Extracted data entries:
■ ■ ■ ■ ■

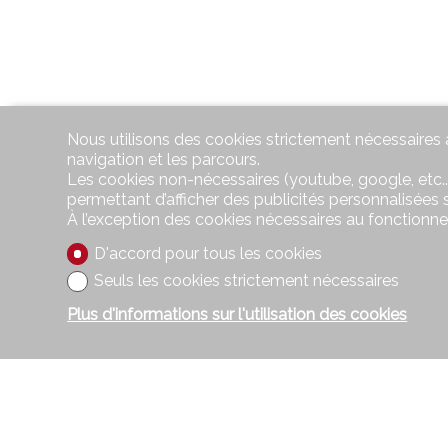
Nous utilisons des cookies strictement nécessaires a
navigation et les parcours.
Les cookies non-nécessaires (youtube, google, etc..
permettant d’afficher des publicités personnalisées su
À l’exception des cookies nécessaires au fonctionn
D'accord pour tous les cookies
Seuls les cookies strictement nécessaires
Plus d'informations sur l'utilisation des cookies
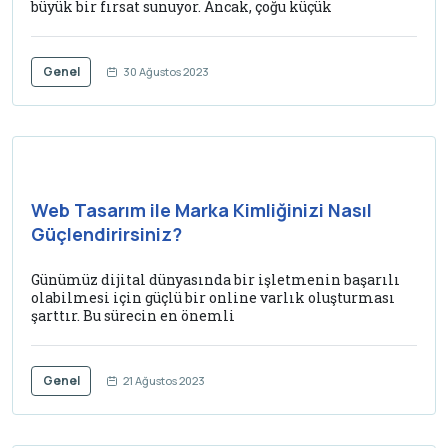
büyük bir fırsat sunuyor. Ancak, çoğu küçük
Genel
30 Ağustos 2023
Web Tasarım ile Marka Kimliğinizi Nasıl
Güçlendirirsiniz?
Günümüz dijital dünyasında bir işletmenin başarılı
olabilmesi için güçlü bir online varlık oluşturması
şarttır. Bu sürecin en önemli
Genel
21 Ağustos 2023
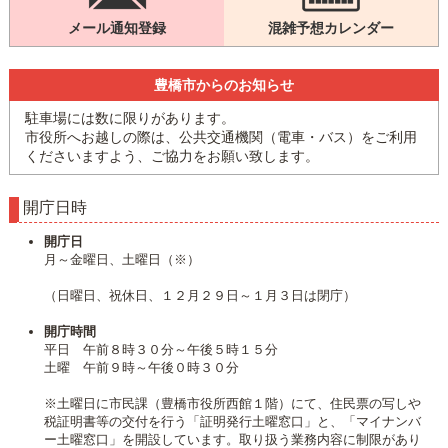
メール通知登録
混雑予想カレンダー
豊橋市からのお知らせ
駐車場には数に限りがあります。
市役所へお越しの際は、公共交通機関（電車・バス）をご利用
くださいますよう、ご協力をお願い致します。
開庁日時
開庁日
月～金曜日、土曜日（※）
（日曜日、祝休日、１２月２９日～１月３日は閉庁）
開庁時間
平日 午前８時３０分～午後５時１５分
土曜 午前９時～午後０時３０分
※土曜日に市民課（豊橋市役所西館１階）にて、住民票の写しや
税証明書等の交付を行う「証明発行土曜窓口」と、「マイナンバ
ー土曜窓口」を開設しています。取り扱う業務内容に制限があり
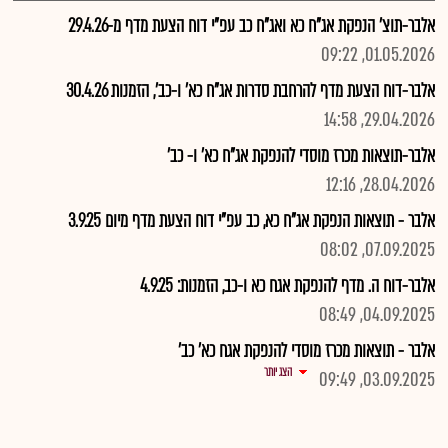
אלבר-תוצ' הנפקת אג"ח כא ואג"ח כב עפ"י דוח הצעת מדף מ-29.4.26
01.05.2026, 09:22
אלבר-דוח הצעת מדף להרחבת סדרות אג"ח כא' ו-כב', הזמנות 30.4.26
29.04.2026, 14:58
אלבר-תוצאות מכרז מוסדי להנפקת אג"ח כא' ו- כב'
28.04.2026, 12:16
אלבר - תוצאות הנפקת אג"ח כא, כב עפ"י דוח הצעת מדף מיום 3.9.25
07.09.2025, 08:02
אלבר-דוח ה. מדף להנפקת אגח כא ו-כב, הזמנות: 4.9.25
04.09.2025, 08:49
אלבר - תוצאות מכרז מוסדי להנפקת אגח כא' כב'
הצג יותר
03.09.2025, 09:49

■ ■ ■ ■ ■

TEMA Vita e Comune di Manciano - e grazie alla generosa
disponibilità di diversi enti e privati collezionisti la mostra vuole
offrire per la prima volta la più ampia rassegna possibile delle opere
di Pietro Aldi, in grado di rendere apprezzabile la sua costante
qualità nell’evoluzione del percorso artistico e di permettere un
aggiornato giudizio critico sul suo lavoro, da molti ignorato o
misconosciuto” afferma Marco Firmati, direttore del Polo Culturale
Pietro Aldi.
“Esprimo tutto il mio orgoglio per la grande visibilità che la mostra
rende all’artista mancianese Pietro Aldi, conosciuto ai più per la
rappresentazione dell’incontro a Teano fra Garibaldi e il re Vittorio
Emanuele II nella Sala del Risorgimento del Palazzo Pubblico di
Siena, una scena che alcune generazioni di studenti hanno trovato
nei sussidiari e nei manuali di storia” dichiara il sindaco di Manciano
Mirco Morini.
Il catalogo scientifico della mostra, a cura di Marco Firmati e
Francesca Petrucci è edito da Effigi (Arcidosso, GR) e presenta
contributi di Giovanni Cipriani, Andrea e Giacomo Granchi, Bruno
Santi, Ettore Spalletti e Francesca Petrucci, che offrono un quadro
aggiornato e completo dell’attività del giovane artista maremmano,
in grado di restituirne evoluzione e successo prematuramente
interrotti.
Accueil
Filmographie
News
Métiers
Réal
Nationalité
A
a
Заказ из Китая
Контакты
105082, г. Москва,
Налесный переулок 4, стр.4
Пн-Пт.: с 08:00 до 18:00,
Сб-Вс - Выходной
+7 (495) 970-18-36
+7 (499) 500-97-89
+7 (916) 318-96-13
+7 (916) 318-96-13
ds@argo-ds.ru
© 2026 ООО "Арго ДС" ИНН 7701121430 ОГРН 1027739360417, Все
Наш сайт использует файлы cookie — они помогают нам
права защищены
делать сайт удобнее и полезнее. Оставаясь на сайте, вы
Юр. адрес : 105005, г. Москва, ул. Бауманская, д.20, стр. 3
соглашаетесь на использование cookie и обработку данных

■ ■ ■ ■ ■

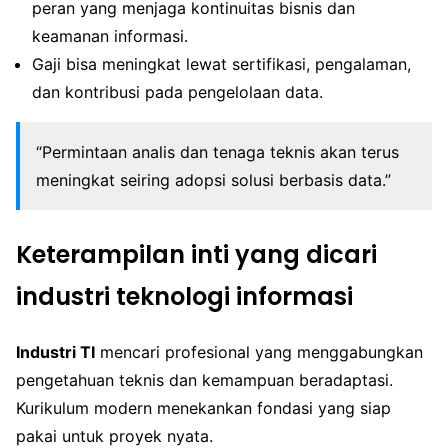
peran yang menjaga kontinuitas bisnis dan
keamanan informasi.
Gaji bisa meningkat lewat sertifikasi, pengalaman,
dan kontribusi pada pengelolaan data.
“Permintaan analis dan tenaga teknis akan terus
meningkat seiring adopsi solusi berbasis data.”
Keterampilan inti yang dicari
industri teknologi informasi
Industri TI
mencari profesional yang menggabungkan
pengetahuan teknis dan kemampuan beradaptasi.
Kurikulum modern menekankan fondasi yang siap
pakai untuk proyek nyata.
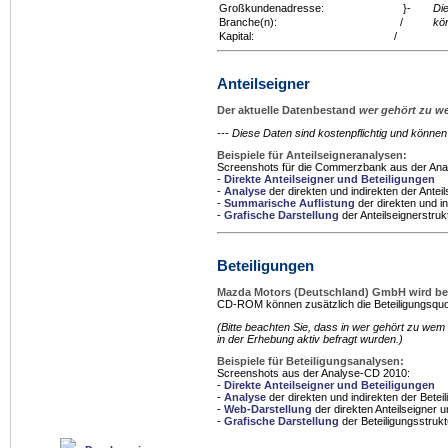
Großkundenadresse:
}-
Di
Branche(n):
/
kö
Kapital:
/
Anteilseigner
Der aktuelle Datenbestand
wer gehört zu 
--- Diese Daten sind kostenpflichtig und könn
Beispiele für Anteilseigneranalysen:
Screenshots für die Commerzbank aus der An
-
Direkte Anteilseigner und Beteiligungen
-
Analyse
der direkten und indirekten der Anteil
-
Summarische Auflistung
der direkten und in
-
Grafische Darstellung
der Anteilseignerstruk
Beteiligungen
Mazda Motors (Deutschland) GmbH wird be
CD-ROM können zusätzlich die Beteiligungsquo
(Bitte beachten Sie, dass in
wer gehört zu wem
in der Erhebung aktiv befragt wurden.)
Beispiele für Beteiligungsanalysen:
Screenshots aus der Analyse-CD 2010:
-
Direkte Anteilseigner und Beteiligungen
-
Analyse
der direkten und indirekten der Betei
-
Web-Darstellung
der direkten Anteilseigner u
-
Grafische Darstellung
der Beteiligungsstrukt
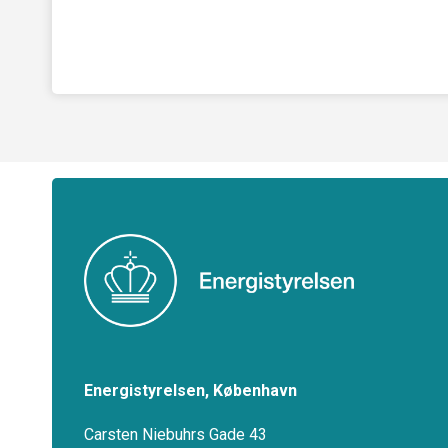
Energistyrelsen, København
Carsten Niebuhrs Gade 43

■ ■ ■ ■ ■

» **EXERCISE REQUIREMENTS**
Transcribe, exactly and without additions, the lines of the records above, beginning with the line that contains "אלבר - תוצאות מכרז מוסדי להנפקת אגח כא' כב'" and ending with the line that contains "03.09.2025, 09:49", both included.

» **SOLUTION FOR THIS PROBLEM**
אלבר - תוצאות מכרז מוסדי להנפקת אגח כא' כב'
הצג יותר
03.09.2025, 09:49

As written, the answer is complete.